On July 4, 2014, the crew onboard the Deepwater Nautilus was in the process of changing out equipment and performing acceptance testing to prove the integrity of the system. The crew noticed an excessive heat buildup in the braking system, and after setting the brakes, began investigating the cause. During the troubleshooting process, plugs were installed on a section of vent piping that ran to a manifold and connected to all of the solenoid valves. The plugs allowed pressure to build up behind them and caused the brake calibers to open. As the brakes unset, the draw works dropped about twenty feet before the crew was able to activate the emergency hydraulic dumps.

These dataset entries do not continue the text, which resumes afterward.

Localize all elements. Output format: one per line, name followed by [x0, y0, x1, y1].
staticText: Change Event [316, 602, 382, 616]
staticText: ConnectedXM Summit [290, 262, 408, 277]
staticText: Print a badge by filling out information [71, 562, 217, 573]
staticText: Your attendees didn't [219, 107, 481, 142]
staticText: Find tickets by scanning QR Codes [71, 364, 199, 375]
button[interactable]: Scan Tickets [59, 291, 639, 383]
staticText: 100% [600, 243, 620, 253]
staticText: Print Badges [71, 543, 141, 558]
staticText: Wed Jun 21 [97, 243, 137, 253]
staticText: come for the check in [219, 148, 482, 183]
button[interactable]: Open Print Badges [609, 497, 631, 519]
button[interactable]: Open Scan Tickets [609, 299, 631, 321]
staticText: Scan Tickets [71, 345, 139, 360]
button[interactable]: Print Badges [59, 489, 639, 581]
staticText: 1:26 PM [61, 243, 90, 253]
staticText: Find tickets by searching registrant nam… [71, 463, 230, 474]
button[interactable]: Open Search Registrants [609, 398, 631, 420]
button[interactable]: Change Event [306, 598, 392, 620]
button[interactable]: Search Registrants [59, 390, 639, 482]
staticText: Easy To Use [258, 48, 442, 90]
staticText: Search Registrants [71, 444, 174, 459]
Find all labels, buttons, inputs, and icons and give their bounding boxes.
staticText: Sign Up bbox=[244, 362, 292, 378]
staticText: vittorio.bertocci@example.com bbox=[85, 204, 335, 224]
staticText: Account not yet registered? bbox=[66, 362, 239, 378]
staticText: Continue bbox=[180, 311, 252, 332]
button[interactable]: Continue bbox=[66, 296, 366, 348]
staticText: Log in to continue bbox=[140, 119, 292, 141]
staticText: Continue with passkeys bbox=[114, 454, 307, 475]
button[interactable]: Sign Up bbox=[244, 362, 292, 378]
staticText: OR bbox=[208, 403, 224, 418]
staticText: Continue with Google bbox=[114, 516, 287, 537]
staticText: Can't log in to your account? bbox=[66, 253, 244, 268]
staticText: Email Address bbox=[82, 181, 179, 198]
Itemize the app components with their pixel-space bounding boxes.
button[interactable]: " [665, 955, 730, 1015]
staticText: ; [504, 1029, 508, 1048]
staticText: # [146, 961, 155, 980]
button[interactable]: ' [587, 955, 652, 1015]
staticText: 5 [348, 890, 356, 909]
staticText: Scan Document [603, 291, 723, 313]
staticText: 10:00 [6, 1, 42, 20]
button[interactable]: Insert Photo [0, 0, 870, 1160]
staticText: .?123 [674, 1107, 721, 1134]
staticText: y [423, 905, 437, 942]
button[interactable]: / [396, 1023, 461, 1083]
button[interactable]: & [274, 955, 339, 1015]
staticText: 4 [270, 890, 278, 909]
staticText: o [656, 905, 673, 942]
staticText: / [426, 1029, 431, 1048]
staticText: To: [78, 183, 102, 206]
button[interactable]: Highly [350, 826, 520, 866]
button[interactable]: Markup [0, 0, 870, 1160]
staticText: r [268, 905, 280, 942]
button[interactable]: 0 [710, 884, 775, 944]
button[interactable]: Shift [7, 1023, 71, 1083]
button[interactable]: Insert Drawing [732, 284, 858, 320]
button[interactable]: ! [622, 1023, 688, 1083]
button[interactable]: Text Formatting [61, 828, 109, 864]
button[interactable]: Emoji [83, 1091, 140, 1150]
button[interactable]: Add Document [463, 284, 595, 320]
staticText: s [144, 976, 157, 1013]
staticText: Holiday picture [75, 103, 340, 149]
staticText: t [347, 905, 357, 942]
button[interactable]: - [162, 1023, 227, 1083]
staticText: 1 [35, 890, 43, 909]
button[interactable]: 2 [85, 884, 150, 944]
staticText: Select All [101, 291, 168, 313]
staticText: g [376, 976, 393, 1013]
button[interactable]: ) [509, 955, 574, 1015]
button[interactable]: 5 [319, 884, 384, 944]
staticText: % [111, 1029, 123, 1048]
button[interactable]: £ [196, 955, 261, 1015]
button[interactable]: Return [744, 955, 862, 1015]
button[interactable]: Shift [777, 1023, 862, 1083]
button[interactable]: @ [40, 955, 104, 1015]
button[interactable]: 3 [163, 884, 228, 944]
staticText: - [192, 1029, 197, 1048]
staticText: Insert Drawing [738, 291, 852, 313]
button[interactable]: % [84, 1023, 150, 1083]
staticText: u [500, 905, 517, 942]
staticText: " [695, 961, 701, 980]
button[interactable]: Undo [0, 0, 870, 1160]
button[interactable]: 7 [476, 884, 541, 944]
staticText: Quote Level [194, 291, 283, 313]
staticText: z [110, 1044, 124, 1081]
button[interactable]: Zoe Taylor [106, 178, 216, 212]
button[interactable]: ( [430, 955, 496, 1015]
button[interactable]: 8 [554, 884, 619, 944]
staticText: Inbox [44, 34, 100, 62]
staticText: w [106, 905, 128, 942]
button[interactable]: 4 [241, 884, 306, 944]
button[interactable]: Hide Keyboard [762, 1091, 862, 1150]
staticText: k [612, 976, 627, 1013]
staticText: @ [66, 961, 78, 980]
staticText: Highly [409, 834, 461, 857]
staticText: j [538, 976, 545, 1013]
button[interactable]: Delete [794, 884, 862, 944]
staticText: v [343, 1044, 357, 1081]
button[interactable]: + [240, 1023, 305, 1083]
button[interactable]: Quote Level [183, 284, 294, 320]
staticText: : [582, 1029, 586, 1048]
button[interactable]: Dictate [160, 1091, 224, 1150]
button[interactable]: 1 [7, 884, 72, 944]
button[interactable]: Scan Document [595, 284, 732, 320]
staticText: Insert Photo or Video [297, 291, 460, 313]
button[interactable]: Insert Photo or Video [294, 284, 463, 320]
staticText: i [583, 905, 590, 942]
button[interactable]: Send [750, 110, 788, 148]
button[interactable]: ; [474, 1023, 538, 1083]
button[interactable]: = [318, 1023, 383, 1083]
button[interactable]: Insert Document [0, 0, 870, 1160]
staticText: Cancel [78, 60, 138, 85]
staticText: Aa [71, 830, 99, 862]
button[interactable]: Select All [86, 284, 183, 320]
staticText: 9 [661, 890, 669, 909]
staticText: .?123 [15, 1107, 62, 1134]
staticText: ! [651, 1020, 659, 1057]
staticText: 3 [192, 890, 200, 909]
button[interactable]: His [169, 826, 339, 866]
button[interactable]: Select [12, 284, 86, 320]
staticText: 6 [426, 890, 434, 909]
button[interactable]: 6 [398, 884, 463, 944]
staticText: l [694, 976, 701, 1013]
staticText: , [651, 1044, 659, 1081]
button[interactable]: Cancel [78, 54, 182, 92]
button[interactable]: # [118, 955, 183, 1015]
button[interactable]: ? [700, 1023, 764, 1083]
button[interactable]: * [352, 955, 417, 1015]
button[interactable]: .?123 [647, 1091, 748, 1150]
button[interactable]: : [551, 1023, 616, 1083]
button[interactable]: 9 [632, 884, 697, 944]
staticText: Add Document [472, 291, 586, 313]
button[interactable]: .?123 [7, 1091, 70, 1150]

The investigation that followed the third incident showed that the cause of the excessive heating was due to the crew improperly installing a hydraulic pump on the braking system. Although the mistake was caught and the pump installed correctly, damages to the pump were sustained that the crew was unaware of. The pump was overheating and causing the system fluid to overheat as well.



The following two incidents occurred after the June 9 incident, while the crews were troubleshooting the system attempting to identify the causes:




On June 25, 2014, while trouble shooting the draw works system, the rig experienced yet another uncontrolled decent of top drive. The crew had received a brake caliper alarm and pulled the emergency hydraulic dump as a precaution to ensure the breaks were set before turning the system off to investigate the problem. The hydraulic dump was reset and when the crew switched the draw works system back on, the brake calipers all opened causing the traveling block to descend approximately 7 feet until being caught by the drill string. By resetting the hydraulic dumps, which were keeping the brakes engaged, and failing to command the top drive motors to take control, the load was left unsupported and allowed to fall.




The investigation following the second incident discovered that the brake issues were caused due to the sticking of the hydraulic solenoid valves. These valves provide pilot pressure to the brake calipers. After extensive testing, it was found that the valves were only sticking after being left in the open position for an extended period of time. Reports from Stress Engineering Services concluded that "the debris in the valves was of sufficient size and quantity to cause the sticking of these valves". It was determined that the same situation had triggered the brake alarm during the first incident.






SPECIFY VIOLATIONS DIRECTLY OR INDIRECTLY CONTRIBUTING. NARRATIVE:



A G-110 INC issued following the investigation states:




"On June 9, 2014, the Transocean Deepwater Nautilus experienced an uncontrolled decent of the traveling block and top drive due to a fault in the draw works system. The incident endangered personnel and led to extensive damage to equipment on the rig floor. The incident occurred while the rig crew was troubleshooting a fault alarm that was received during operations. The crew proceeded to reset the system without first identifying the cause of the alarm or ensuring that it was safe to do so."